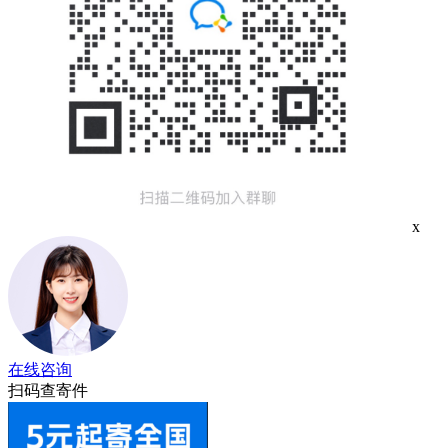
x
在线咨询
扫码查寄件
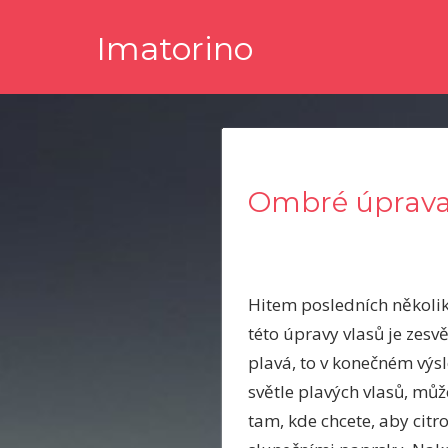
Skip
Imatorino
to
content
Potřebujete nějaké noviny nebo časopis, ve kterém byste s
Ombré úprava
Hitem posledních několika
této úpravy vlasů je zesv
plavá, to v konečném výsl
světle plavých vlasů, můž
tam, kde chcete, aby citr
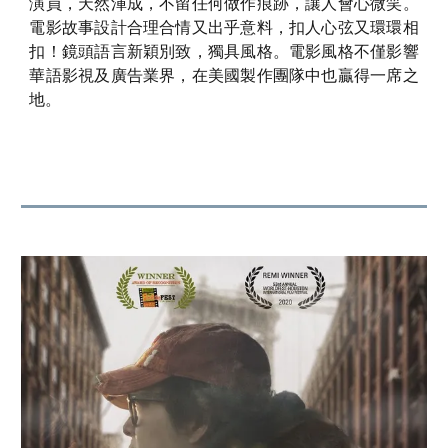
演員，天然渾成，不留任何做作痕跡，讓人會心微笑。
電影故事設計合理合情又出乎意料，扣人心弦又環環相
扣！鏡頭語言新穎別致，獨具風格。電影風格不僅影響
華語影視及廣告業界，在美
國
製作團隊中也贏得一席之
地。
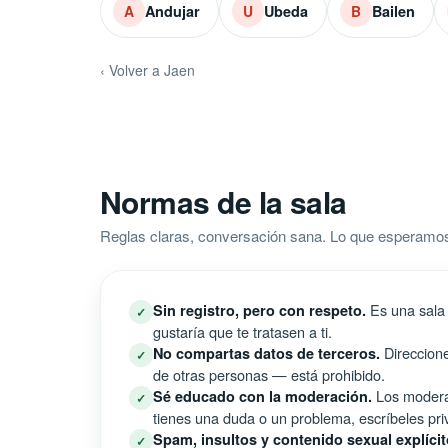
Andujar
Ubeda
Bailen
A
U
B
‹ Volver a Jaen
Normas de la sala
Reglas claras, conversación sana. Lo que esperamo
Es una sala 
Sin registro, pero con respeto.
✓
gustaría que te tratasen a ti.
Direccione
No compartas datos de terceros.
✓
de otras personas — está prohibido.
Los moderad
Sé educado con la moderación.
✓
tienes una duda o un problema, escríbeles pri
Spam, insultos y contenido sexual explícit
✓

--------

Exercise objective: A faithful, picture-free copy of the material is what this task asks for.

Answer section:
x
在线咨询
扫码查寄件
Skip
Imatorino
to
content
Potřebujete nějaké noviny nebo časopis, ve kterém byste s
Ombré úprava
Hitem posledních několika
této úpravy vlasů je zesv
plavá, to v konečném výsl
světle plavých vlasů, můž
tam, kde chcete, aby citr
演員，天然渾成，不留任何做作痕跡，讓人會心微笑。
電影故事設計合理合情又出乎意料，扣人心弦又環環相
扣！鏡頭語言新穎別致，獨具風格。電影風格不僅影響
華語影視及廣告業界，在美
國
製作團隊中也贏得一席之
地。
Andujar
Ubeda
Bailen
A
U
B
‹ Volver a Jaen
Normas de la sala
Reglas claras, conversación sana. Lo que esperamo
Es una sala 
Sin registro, pero con respeto.
✓
gustaría que te tratasen a ti.
Direccione
No compartas datos de terceros.
✓
de otras personas — está prohibido.
Los moderad
Sé educado con la moderación.
✓
tienes una duda o un problema, escríbeles pri
Spam, insultos y contenido sexual explícit
✓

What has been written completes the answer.